Merkel se rende à "UE de duas velocidades"
9 de fevereiro de 2017A manifestação da chanceler federal Angela Merkel à imprensa, durante a cúpula da União Europeia (UE) em Malta, começou com atraso. Originalmente planejada para as 18h da sexta-feira passada (03/02), a entrevista foi sendo adiada. À medida que o tempo passava, jornalistas deixavam a sala para pode entregar seus relatos a tempo. Por isso, poucos testemunharam o que a líder alemã tinha a dizer, já por volta das 20h. "A história dos últimos anos mostrou que também haverá uma UE com diferentes velocidades, que nem todos participarão sempre dos mesmos níveis de integração."
A frase quase não teve eco na mídia europeia no fim de semana seguinte, apesar de ter sido a primeira vez que a chanceler abraçou tão claramente essa ideia já antiga. Quem pensou que se tratava de uma declaração isolada foi surpreendido na terça-feira seguinte. Merkel voltou a falar da Europa das "duas velocidades" em encontro com a primeira-ministra polonesa, Beata Szydlo. A anfitriã, cujo país sempre se opôs a essa ideia, não discordou da colega alemã. No mais tardar aí ficou claro que Merkel decidiu adotar um caminho que considera viável para uma Europa em crise. E ela o seguirá com a determinação serena que lhe é peculiar. "Deve-se levar isso a sério", alerta um diplomata da UE.
Integração em diferentes velocidades
Na próxima cúpula em Roma, os líderes do bloco não querem apenas celebrar o 60º aniversário da Comunidade Econômica Europeia, mas também projetar uma visão para o futuro da UE pós-Brexit. Uma "Europa de duas velocidades" deverá ser parte dessa visão, ao que tudo indica. Embora a construção permita muita liberdade, pois países poderiam decidir se participam ou não de determinado projeto, considerando as sensibilidades nacionais, muitos se sentem desconfortáveis com ela. O ministro do Exterior da Letônia, Edgars Rinkevics, é um deles. "Há alguns anos, eu consideraria essa uma má ideia", diz Rinkevics. "Mas diante dos desafios atuais..."
Fato é que a Europa já anda em diferentes velocidades há décadas. A zona do euro, a liberdade de viajar no espaço Schengen, o protocolo social de Maastricht, tudo isso já é parte de uma "integração escalonada", já que nem todos os Estados-membros participam de tudo. Algumas constelações futuras já são previsíveis: a zona do euro, um núcleo com motor franco-alemão ou o círculo de membros fundadores da UE.
Mas isso não é também parte do problema?

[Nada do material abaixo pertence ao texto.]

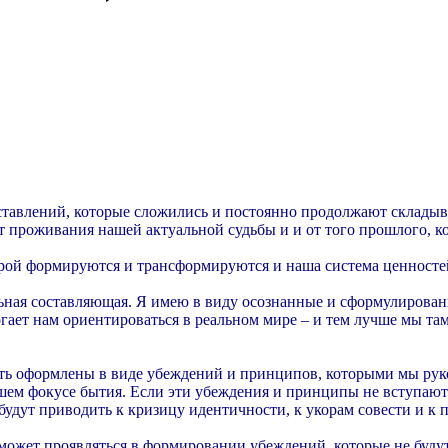
тавлений, которые сложились и постоянно продолжают складыват
т проживания нашей актуальной судьбы и и от того прошлого, к
орой формируются и трансформируются и наша система ценностей
ьная составляющая. Я имею в виду осознанные и сформулированн
гает нам ориентироваться в реальном мире – и тем лучше мы там
ть оформлены в виде убеждений и принципов, которыми мы рук
ашем фокусе бытия. Если эти убеждения и принципы не вступают
будут приводить к кризицу идентичности, к укорам совести и к
 может проявляться в формировании убеждений, которые не будут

Os interesses dos países acabam se distanciando uns dos outros justamente porque a união entre eles vai se tornando mais fraca? "Em algum momento teremos a situação em que as decisões de um tipo de grupo central não serão mais compatíveis com as posições dos demais", adverte Rinkevics.
Manutenção do projeto UE
A questão é se a UE não estaria vendendo sua alma com o conceito das velocidades diferentes. Em tempos de Brexit, Trump, crise do euro e crise migratória, muitos políticos da União Europeia agem de acordo com a máxima "manter o bloco unido a todo custo, mesmo que isso signifique abrir mão de uma Europa coesa".
"Com as inúmeras crises, a UE perdeu seu foco estratégico", avalia a eurodeputada social-democrata eslovena Tanja Fajon. Ela teme que seu pequeno país fique para trás dentro de uma Europa de velocidades diferentes, porque não teria como se opor aos interesses nacionais dos grandes Estados ou às alianças na UE. "A ideia básica era, na verdade, que fôssemos parceiros em iguais condições e nos beneficiássemos de políticas comuns", observa Fajon.
Mas alguns países, como a Hungria, simplesmente se recusam a cooperar em questões mais sensíveis. A distribuição dos refugiados dentro da União Europeia é uma delas. De que vale a UE se a solidariedade é oficialmente excluída em favor de uma Europa à la carte? "Estamos numa situação sem precedentes", avalia Rinkevics. O objetivo principal é manter o projeto União Europeia, sobretudo no que diz respeito à economia e à moeda comum. A próxima crise grega se aproxima, talvez até mesmo uma guerra comercial com os EUA de Trump. Portanto, antes que tudo vá para o brejo, a chanceler alemã parece querer manter pelo menos o esqueleto da UE. Talvez o projeto conjunto acabe por ganhar mais carne e músculos algum dia, num futuro melhor, menos antieuropeu. Talvez a Europa das "duas velocidades" seja a última tentativa de Merkel para salvar a UE.